Which of the lines below contain the string "always"? Pull each one out of the data.
═══ DATA SUPPLIED ═══
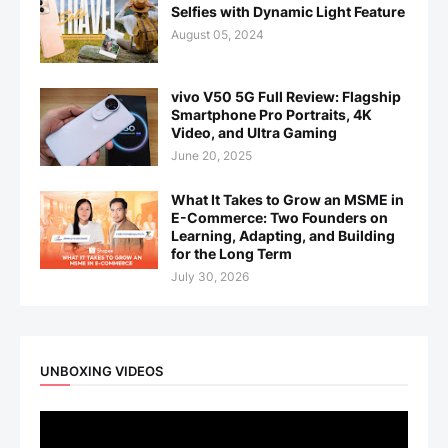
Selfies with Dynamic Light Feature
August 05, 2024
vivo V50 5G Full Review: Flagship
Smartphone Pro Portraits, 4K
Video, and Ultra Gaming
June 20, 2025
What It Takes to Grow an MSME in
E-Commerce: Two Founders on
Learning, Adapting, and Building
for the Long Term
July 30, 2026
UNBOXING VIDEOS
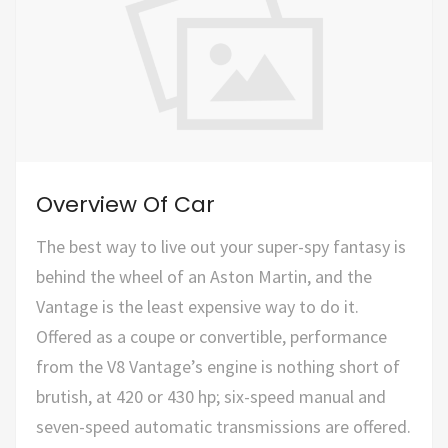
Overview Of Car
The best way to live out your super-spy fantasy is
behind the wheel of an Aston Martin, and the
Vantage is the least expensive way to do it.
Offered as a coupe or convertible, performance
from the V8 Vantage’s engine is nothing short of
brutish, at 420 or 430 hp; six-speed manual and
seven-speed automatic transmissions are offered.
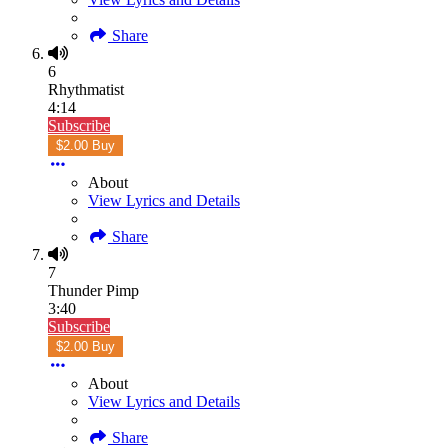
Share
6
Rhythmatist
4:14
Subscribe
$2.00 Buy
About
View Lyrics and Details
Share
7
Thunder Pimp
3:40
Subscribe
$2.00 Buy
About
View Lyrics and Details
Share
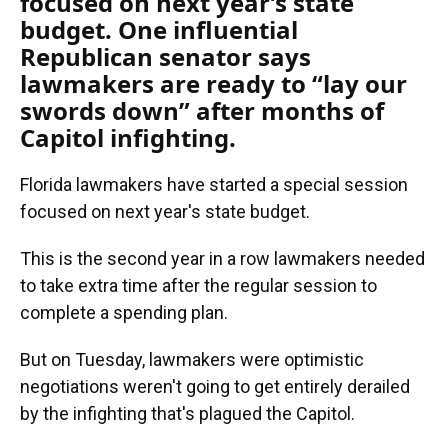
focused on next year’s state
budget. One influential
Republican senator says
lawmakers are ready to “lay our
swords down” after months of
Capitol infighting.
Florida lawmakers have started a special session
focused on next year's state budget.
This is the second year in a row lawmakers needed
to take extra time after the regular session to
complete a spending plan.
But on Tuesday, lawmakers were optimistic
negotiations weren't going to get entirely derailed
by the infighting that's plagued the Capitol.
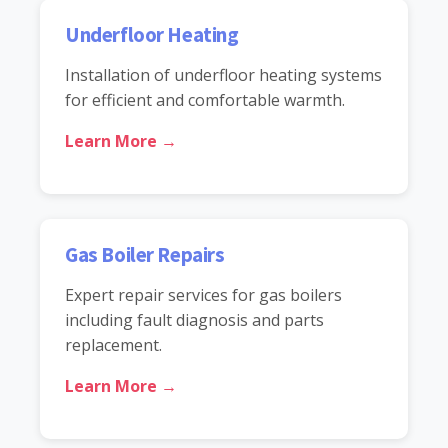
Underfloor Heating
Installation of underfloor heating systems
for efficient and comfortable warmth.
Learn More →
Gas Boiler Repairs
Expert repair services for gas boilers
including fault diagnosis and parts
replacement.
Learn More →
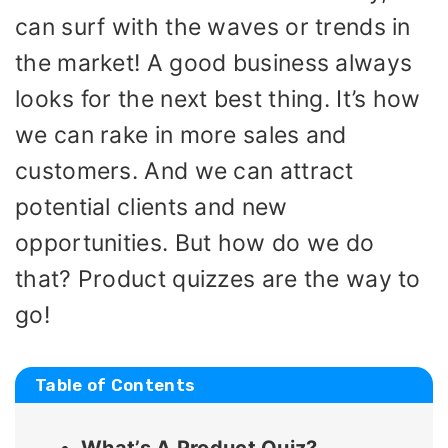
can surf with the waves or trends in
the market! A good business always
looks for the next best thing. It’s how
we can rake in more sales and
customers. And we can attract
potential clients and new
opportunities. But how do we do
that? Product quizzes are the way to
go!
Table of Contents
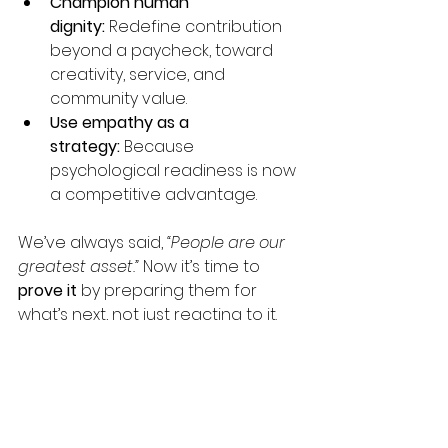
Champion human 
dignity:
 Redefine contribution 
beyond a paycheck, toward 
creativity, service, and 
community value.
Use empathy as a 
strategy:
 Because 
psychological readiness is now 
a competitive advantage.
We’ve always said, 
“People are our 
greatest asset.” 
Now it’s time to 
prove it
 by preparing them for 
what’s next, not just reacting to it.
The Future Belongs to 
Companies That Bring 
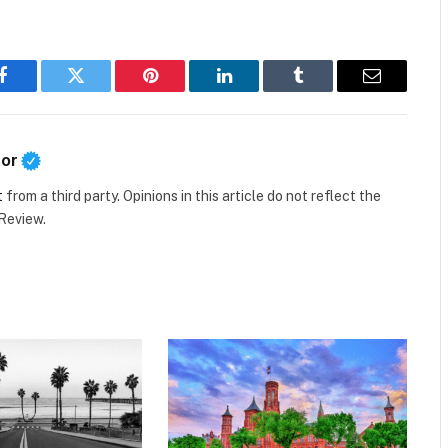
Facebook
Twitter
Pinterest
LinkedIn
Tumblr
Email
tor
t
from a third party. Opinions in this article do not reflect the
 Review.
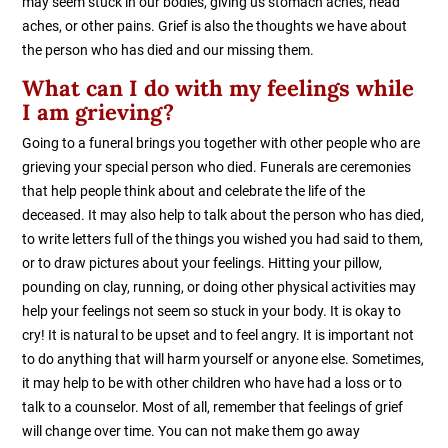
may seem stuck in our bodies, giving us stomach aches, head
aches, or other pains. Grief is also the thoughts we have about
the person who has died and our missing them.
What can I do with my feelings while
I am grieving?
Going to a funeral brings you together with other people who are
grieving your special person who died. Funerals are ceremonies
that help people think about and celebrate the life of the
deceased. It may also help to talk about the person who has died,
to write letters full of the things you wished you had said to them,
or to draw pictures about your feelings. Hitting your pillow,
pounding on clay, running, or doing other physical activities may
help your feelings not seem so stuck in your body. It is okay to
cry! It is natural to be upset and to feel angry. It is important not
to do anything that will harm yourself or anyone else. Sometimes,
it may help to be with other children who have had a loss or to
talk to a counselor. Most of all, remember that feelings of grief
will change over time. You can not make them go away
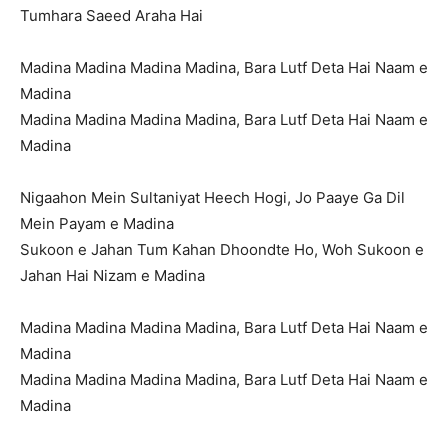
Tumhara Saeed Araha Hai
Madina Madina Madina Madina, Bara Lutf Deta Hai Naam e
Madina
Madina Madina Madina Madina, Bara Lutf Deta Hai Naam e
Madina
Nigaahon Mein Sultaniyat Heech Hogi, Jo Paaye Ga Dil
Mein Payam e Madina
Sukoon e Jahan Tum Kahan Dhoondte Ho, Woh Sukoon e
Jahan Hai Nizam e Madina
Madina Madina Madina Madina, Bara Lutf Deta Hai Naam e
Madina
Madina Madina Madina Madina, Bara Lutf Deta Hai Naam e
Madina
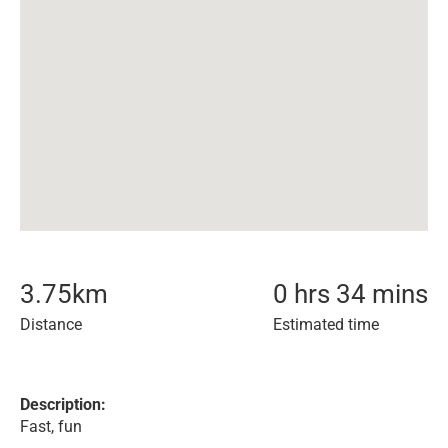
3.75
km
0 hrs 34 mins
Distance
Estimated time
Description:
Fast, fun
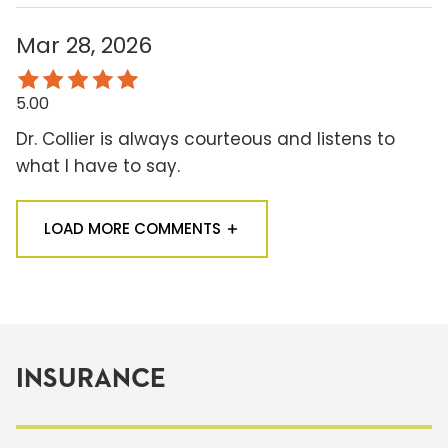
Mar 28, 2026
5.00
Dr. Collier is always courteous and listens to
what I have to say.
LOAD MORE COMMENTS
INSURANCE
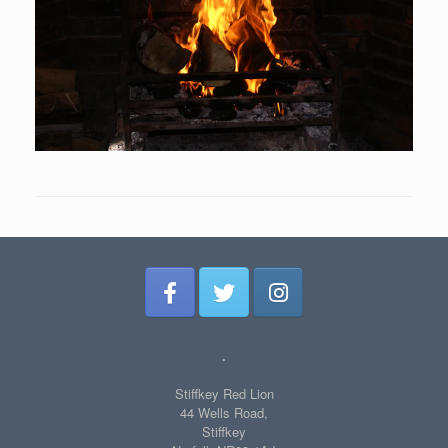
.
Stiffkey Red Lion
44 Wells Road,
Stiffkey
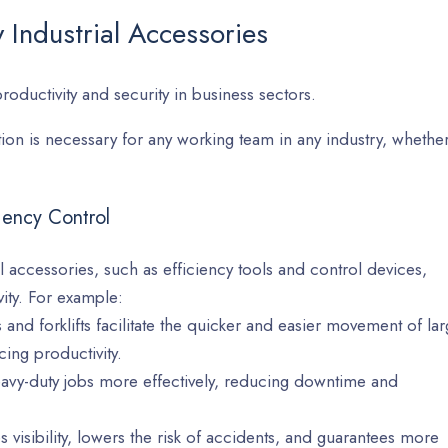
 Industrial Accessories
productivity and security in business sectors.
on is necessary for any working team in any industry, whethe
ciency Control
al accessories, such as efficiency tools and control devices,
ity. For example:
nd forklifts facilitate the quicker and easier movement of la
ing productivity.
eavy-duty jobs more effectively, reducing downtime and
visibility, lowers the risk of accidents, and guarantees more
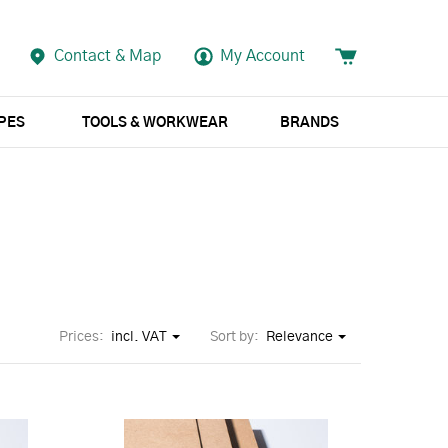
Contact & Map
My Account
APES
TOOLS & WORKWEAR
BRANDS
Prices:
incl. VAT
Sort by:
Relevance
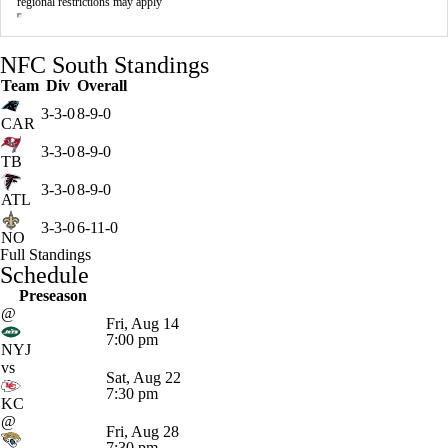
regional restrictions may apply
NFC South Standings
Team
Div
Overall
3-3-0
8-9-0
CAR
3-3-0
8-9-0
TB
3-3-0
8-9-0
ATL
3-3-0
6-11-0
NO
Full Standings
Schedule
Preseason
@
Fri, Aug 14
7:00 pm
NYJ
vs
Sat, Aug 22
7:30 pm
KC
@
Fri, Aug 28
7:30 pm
═══
TASK SOLUTION
the market! A good business always
We’ve always said, 
Dr. Collier is always courteous and listens to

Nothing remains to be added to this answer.